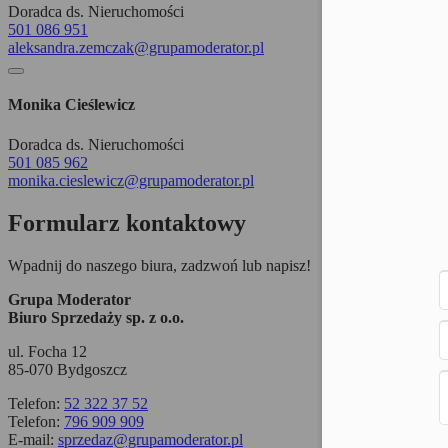
Doradca ds. Nieruchomości
501 086 951
aleksandra.zemczak@grupamoderator.pl
Monika Cieślewicz
Doradca ds. Nieruchomości
501 085 962
monika.cieslewicz@grupamoderator.pl
Formularz kontaktowy
Wpadnij do naszego biura, zadzwoń lub napisz!
Grupa Moderator
Biuro Sprzedaży sp. z o.o.
ul. Focha 12
85-070 Bydgoszcz
Telefon:
52 322 37 52
Telefon:
796 909 909
E-mail:
sprzedaz@grupamoderator.pl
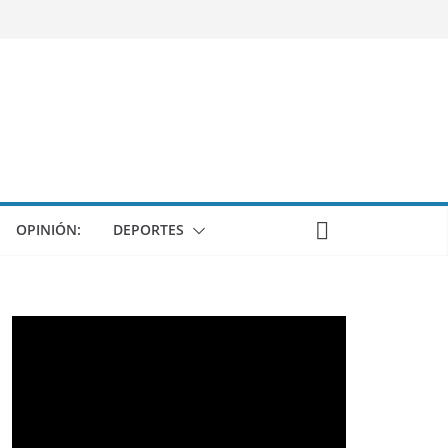
OPINIÓN:
DEPORTES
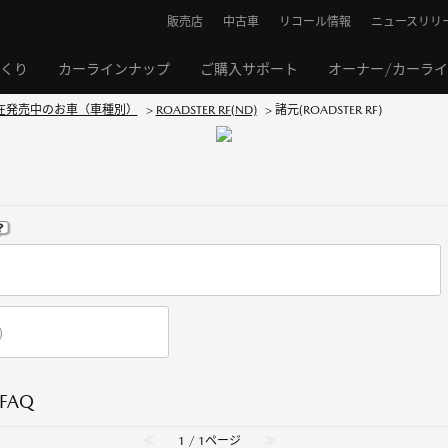
販売店
中古車
リコール情報
ニュースリリ
くり
カーラインナップ
ご購入サポート
オーナー/カーラ
在発売中のお車（車種別）
>
ROADSTER RF(ND)
>
諸元(ROADSTER RF)
FAQ
≪
1 / 1ページ
≫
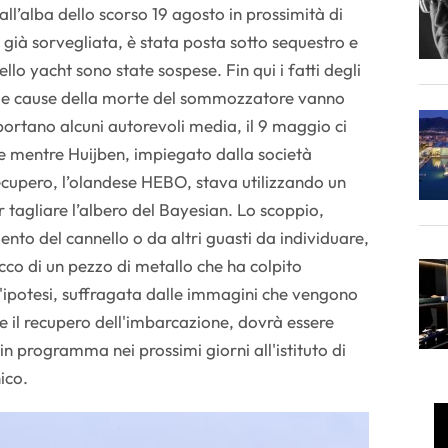
ll’alba dello scorso 19 agosto in prossimità di
ea, già sorvegliata, è stata posta sotto sequestro e
llo yacht sono state sospese. Fin qui i fatti degli
e le cause della morte del sommozzatore vanno
rtano alcuni autorevoli media, il 9 maggio ci
e mentre Huijben, impiegato dalla società
ecupero, l’olandese HEBO, stava utilizzando un
r tagliare l’albero del Bayesian. Lo scoppio,
to del cannello o da altri guasti da individuare,
cco di un pezzo di metallo che ha colpito
L'ipotesi, suffragata dalle immagini che vengono
 il recupero dell'imbarcazione, dovrà essere
n programma nei prossimi giorni all'istituto di
ico.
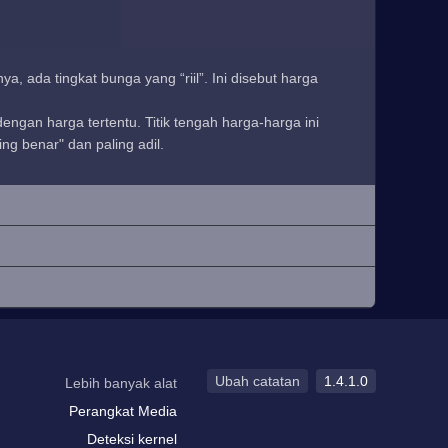
, ada tingkat bunga yang “riil”. Ini disebut harga
ngan harga tertentu. Titik tengah harga-harga ini
ng benar" dan paling adil.
Ubah catatan
1.4.1.0
Lebih banyak alat
Perangkat Media
Deteksi kernel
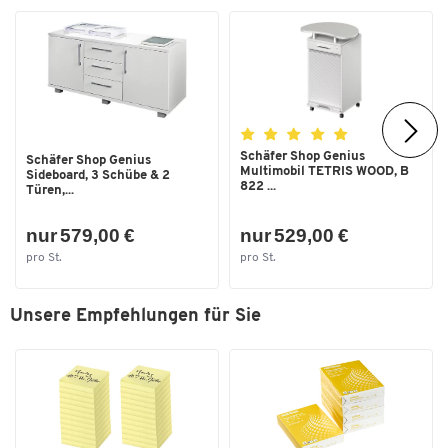
Schäfer Shop Genius
Schäfer Shop Genius
Multimobil TETRIS WOOD, B
Sideboard, 3 Schübe & 2
822 ...
Türen,...
nur 579,00 €
nur 529,00 €
pro St.
pro St.
Unsere Empfehlungen für Sie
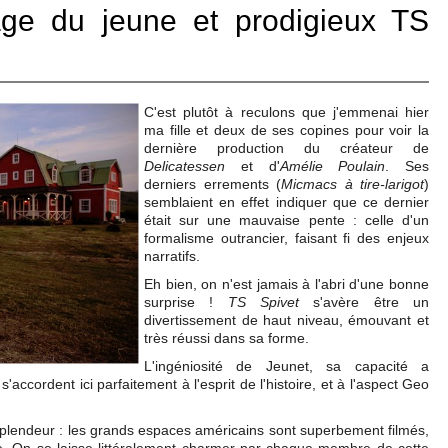
age du jeune et prodigieux TS
C'est plutôt à reculons que j'emmenai hier
ma fille et deux de ses copines pour voir la
dernière production du créateur de
Delicatessen
et d'
Amélie Poulain
. Ses
derniers errements (
Micmacs à tire-larigot
)
semblaient en effet indiquer que ce dernier
était sur une mauvaise pente : celle d'un
formalisme outrancier, faisant fi des enjeux
narratifs.
Eh bien, on n'est jamais à l'abri d'une bonne
surprise !
TS Spivet
s'avère être un
divertissement de haut niveau, émouvant et
très réussi dans sa forme.
L'ingéniosité de Jeunet, sa capacité a
s'accordent ici parfaitement à l'esprit de l'histoire, et à l'aspect Geo
e splendeur : les grands espaces américains sont superbement filmés,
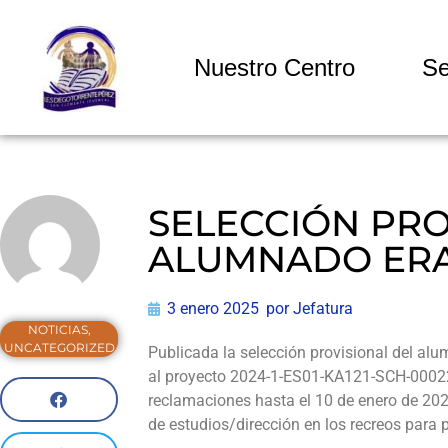
Nuestro Centro
Se
SELECCIÓN PRO
ALUMNADO ERA
3 enero 2025
por
Jefatura
NOTICIAS
,
UNCATEGORIZED
Publicada la selección provisional del al
al proyecto 2024-1-ES01-KA121-SCH-000227
reclamaciones hasta el 10 de enero de 202
de estudios/dirección en los recreos para 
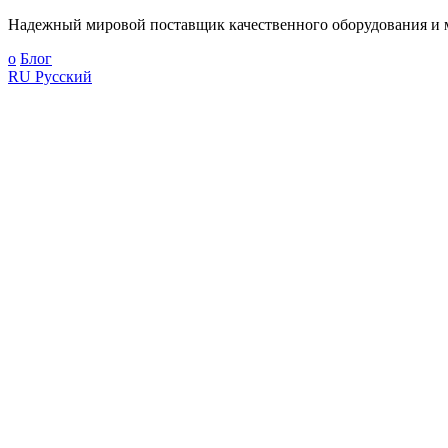
Надежный мировой поставщик качественного оборудования и м
о
Блог
RU
Русский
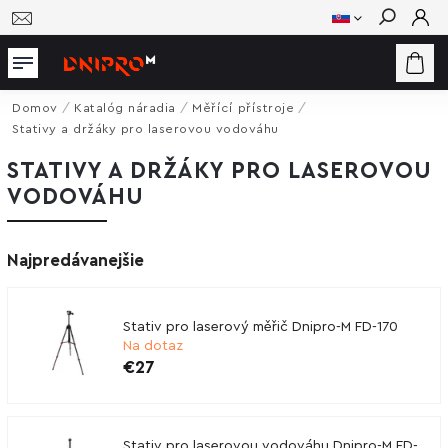
Hľadať
Domov
/
Katalóg náradia
/
Měřící přístroje
/
Stativy a držáky pro laserovou vodováhu
STATIVY A DRŽÁKY PRO LASEROVOU
VODOVÁHU
Najpredávanejšie
Stativ pro laserový měřič Dnipro-M FD-170
Na dotaz
€27
Stativ pro laserovou vodováhu Dnipro-M FD-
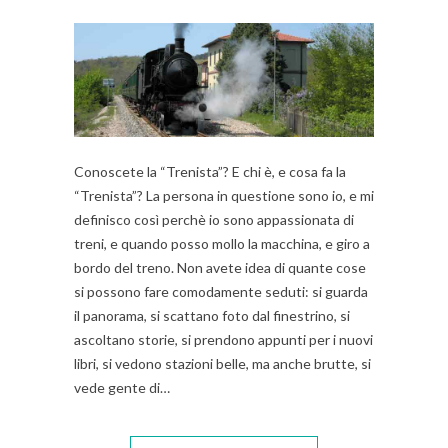
Conoscete la “Trenista”? E chi è, e cosa fa la
“Trenista”? La persona in questione sono io, e mi
definisco così perchè io sono appassionata di
treni, e quando posso mollo la macchina, e giro a
bordo del treno. Non avete idea di quante cose
si possono fare comodamente seduti: si guarda
il panorama, si scattano foto dal finestrino, si
ascoltano storie, si prendono appunti per i nuovi
libri, si vedono stazioni belle, ma anche brutte, si
vede gente di…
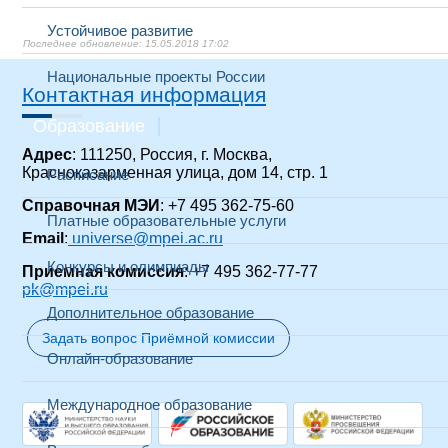
Устойчивое развитие
15.05.2018 17:02
Национальные проекты России
Контактная информация
Образование
Адрес
: 111250, Россия, г. Москва,
Красноказарменная улица, дом 14
, стр. 1
Расписание
Справочная МЭИ
: +7 495 362-75-60
Платные образовательные услуги
Email
:
universe@mpei.ac.ru
Конкурсы и олимпиады
Приемная комиссия
: +7 495 362-77-77
pk@mpei.ru
Дополнительное образование
Задать вопрос Приёмной комиссии
Онлайн-образование
Международное образование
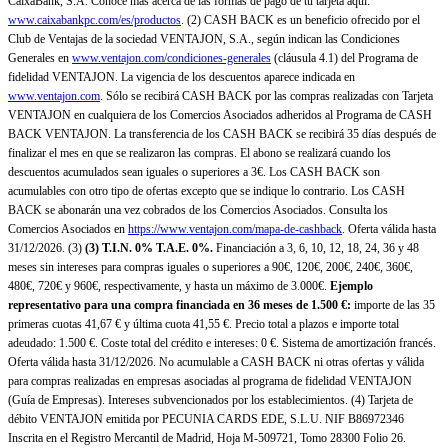
CaixaBank, S.A. Conoce más acerca de las formas de pago de tu tarjeta aquí:
www.caixabankpc.com/es/productos
. (2) CASH BACK es un beneficio ofrecido por el
Club de Ventajas de la sociedad VENTAJON, S.A., según indican las Condiciones
Generales en
www.ventajon.com/condiciones-generales
(cláusula 4.1) del Programa de
fidelidad VENTAJON. La vigencia de los descuentos aparece indicada en
www.ventajon.com
. Sólo se recibirá CASH BACK por las compras realizadas con Tarjeta
VENTAJON en cualquiera de los Comercios Asociados adheridos al Programa de CASH
BACK VENTAJON. La transferencia de los CASH BACK se recibirá 35 días después de
finalizar el mes en que se realizaron las compras. El abono se realizará cuando los
descuentos acumulados sean iguales o superiores a 3€. Los CASH BACK son
acumulables con otro tipo de ofertas excepto que se indique lo contrario. Los CASH
BACK se abonarán una vez cobrados de los Comercios Asociados. Consulta los
Comercios Asociados en
https://www.ventajon.com/mapa-de-cashback
. Oferta válida hasta
31/12/2026. (3)
(3)
T.I.N. 0% T.A.E. 0%.
Financiación a 3, 6, 10, 12, 18, 24, 36 y 48
meses sin intereses para compras iguales o superiores a 90€, 120€, 200€, 240€, 360€,
480€, 720€ y 960€, respectivamente, y hasta un máximo de 3.000€.
Ejemplo
representativo para una compra financiada en 36 meses de 1.500 €:
importe de las 35
primeras cuotas 41,67 € y última cuota 41,55 €. Precio total a plazos e importe total
adeudado: 1.500 €. Coste total del crédito e intereses: 0 €. Sistema de amortización francés.
Oferta válida hasta 31/12/2026. No acumulable a CASH BACK ni otras ofertas y válida
para compras realizadas en empresas asociadas al programa de fidelidad VENTAJON
(Guía de Empresas). Intereses subvencionados por los establecimientos. (4) Tarjeta de
débito VENTAJON emitida por PECUNIA CARDS EDE, S.L.U. NIF B86972346
Inscrita en el Registro Mercantil de Madrid, Hoja M-509721, Tomo 28300 Folio 26.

**Problem to solve**
Exact repeat, pictures omitted: give every line from the top of the records down to and including the line with "Eh bien, on n'est jamais à l'abri d'une bonne".

**Written solution**
Doradca ds. Nieruchomości
501 086 951
aleksandra.zemczak@grupamoderator.pl
Monika Cieślewicz
Doradca ds. Nieruchomości
501 085 962
monika.cieslewicz@grupamoderator.pl
Formularz kontaktowy
Wpadnij do naszego biura, zadzwoń lub napisz!
Grupa Moderator
Biuro Sprzedaży sp. z o.o.
ul. Focha 12
85-070 Bydgoszcz
Telefon:
52 322 37 52
Telefon:
796 909 909
E-mail:
sprzedaz@grupamoderator.pl
OPINIÓN:
DEPORTES
販売店
中古車
リコール情報
ニュースリリ
くり
カーラインナップ
ご購入サポート
オーナー/カーラ
在発売中のお車（車種別）
>
ROADSTER RF(ND)
>
諸元(ROADSTER RF)
FAQ
≪
1 / 1ページ
≫
ll’alba dello scorso 19 agosto in prossimità di
ea, già sorvegliata, è stata posta sotto sequestro e
llo yacht sono state sospese. Fin qui i fatti degli
e le cause della morte del sommozzatore vanno
rtano alcuni autorevoli media, il 9 maggio ci
e mentre Huijben, impiegato dalla società
ecupero, l’olandese HEBO, stava utilizzando un
r tagliare l’albero del Bayesian. Lo scoppio,
to del cannello o da altri guasti da individuare,
cco di un pezzo di metallo che ha colpito
L'ipotesi, suffragata dalle immagini che vengono
 il recupero dell'imbarcazione, dovrà essere
n programma nei prossimi giorni all'istituto di
ico.
, ada tingkat bunga yang “riil”. Ini disebut harga
ngan harga tertentu. Titik tengah harga-harga ini
ng benar" dan paling adil.
Ubah catatan
1.4.1.0
Lebih banyak alat
Perangkat Media
Deteksi kernel
Schäfer Shop Genius
Schäfer Shop Genius
Multimobil TETRIS WOOD, B
Sideboard, 3 Schübe & 2
822 ...
Türen,...
nur 579,00 €
nur 529,00 €
pro St.
pro St.
Unsere Empfehlungen für Sie
age du jeune et prodigieux TS
C'est plutôt à reculons que j'emmenai hier
ma fille et deux de ses copines pour voir la
dernière production du créateur de
Delicatessen
et d'
Amélie Poulain
. Ses
derniers errements (
Micmacs à tire-larigot
)
semblaient en effet indiquer que ce dernier
était sur une mauvaise pente : celle d'un
formalisme outrancier, faisant fi des enjeux
narratifs.
Eh bien, on n'est jamais à l'abri d'une bonne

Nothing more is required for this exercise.